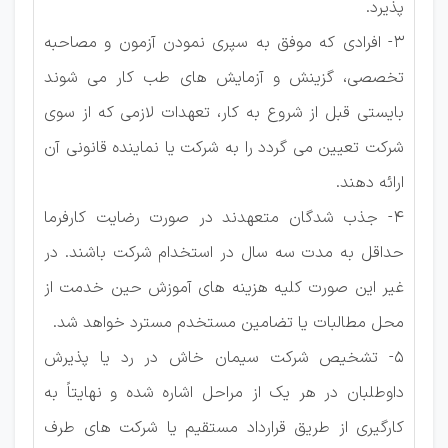
پذیرد.
3- افرادی که موفق به سپری نمودن آزمون و مصاحبه
تخصصی، گزینش و آزمایش های طب کار می شوند
بایستی قبل از شروع به کار، تعهدات لازمی که از سوی
شرکت تعیین می گردد را به شرکت یا نماینده قانونی آن
ارائه دهند.
4- جذب شدگان متعهدند در صورت رضایت کارفرما
حداقل به مدت سه سال در استخدام شرکت باشند. در
غیر این صورت کلیه هزینه های آموزش حین خدمت از
محل مطالبات یا تضامین مستخدم مسترد خواهد شد.
5- تشخیص شرکت سیمان خاش در رد یا پذیرش
داوطلبان در هر یک از مراحل اشاره شده و نهایتاً به
کارگیری از طریق قرارداد مستقیم یا شرکت های طرف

------------------------------------------------------------

Where an entry contains an image, leave the image out; otherwise retype everything exactly.

پذیرد.
3- افرادی که موفق به سپری نمودن آزمون و مصاحبه
تخصصی، گزینش و آزمایش های طب کار می شوند
بایستی قبل از شروع به کار، تعهدات لازمی که از سوی
شرکت تعیین می گردد را به شرکت یا نماینده قانونی آن
ارائه دهند.
4- جذب شدگان متعهدند در صورت رضایت کارفرما
حداقل به مدت سه سال در استخدام شرکت باشند. در
غیر این صورت کلیه هزینه های آموزش حین خدمت از
محل مطالبات یا تضامین مستخدم مسترد خواهد شد.
5- تشخیص شرکت سیمان خاش در رد یا پذیرش
داوطلبان در هر یک از مراحل اشاره شده و نهایتاً به
کارگیری از طریق قرارداد مستقیم یا شرکت های طرف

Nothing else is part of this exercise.